When I click the Dropbox icon in my system tray, 43% of the space is used on
two ad units: trying to "introduce Gmail integration" and "Recent shows the
latest activity." Here you go -
[https://imgur.com/a/51MiWOb](https://imgur.com/a/51MiWOb)

You silently enabled some new syncing mechanism that doesn't actually download
files to my computer. This was absolutely nuts and is a far more serious
violation of why I used Dropbox, and it almost made me churn. I was so angry
that I had to change some kind of setting on the web to sync with selective
sync and have real bonafide files in my Dropbox folder again.

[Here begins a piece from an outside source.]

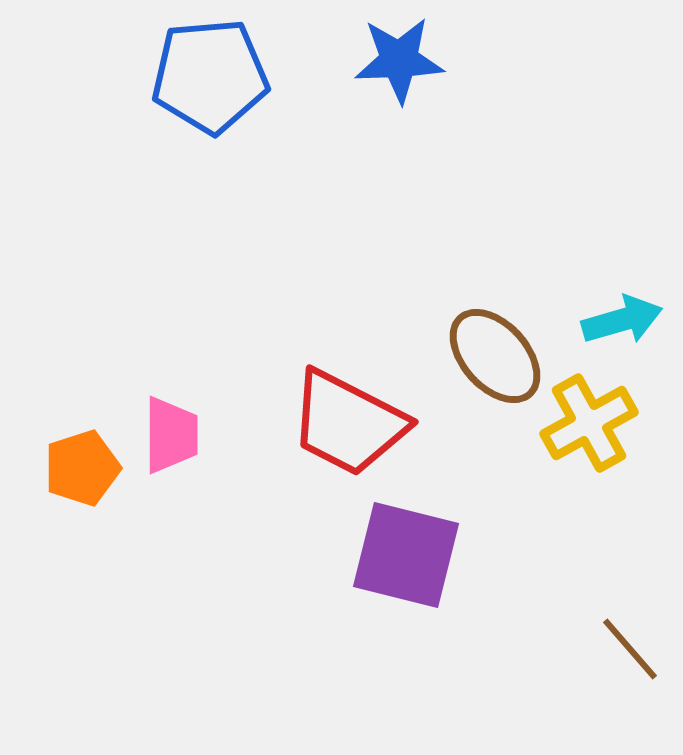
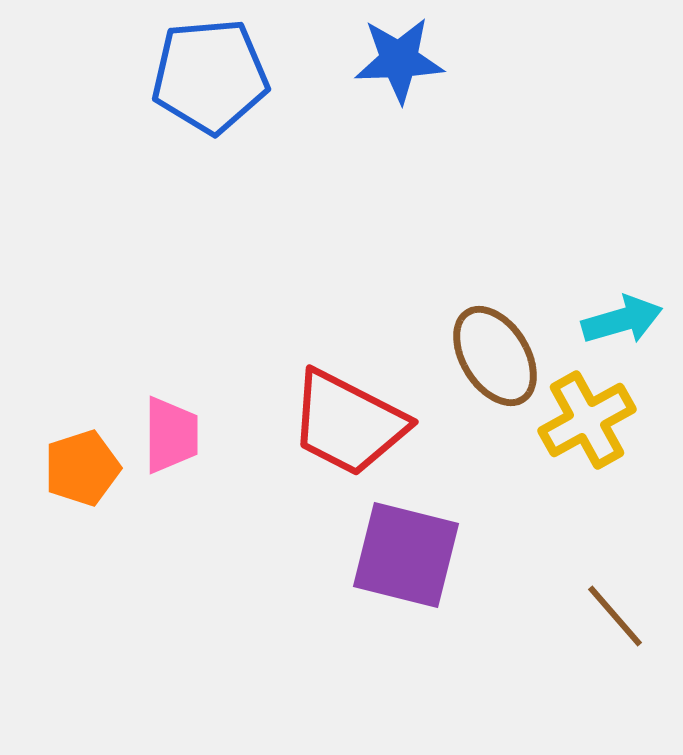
brown ellipse: rotated 10 degrees clockwise
yellow cross: moved 2 px left, 3 px up
brown line: moved 15 px left, 33 px up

The ultimate nagware: Open folders in: Dropbox desktop app by default is
garbage. Obviously people want to open Finder / Explorer, that is the whole
value proposition of Dropbox. I don't care about your product manager's
monetization schemes or introducing Paper or whatever, please just never mess
with defaults because I'm not comfortable suggesting this app to my parents if
it litters them with new paradigms and garbage. How do your PMs not understand
how important those referrals are? How integral simplicity is to those
referrals? Just because you guys don't measure them, just because there isn't
a chart going up and to the right, doesn't mean it's not real.

The backups nagware. Nobody wants that. People get they have to store stuff in
the dropbox folder. I do not want to confuse my parents, "Sometimes Documents
is backed up, sometimes not." It's unambiguous. Again, messing with the
simplicity.

The photos nagware. Nobody wants to do that. People use Photos on their
iPhone, it's fine. Don't eat up storage on something they use iCloud for.

The Accessibility prompt. You don't need it. Why are you asking for
Accessibility?

Permissions to access Documents, Desktop, Downloads without backup. Again you
don't need that.

Nagware, adware, product managerware. I hope this is sufficient.

The lack of care here is mindboggling for a product so simple. Everyone should
embrace the idea that they're much more likely to make it worse rather than
better. Drew Houston should be putting that on a huge billboard behind him on
his Zoom calls to 22 year olds fresh out of school, it should be your motto,
it should be the first sentence out of everyone's mouth, regardless of what
the numbers or metrics or surveys say.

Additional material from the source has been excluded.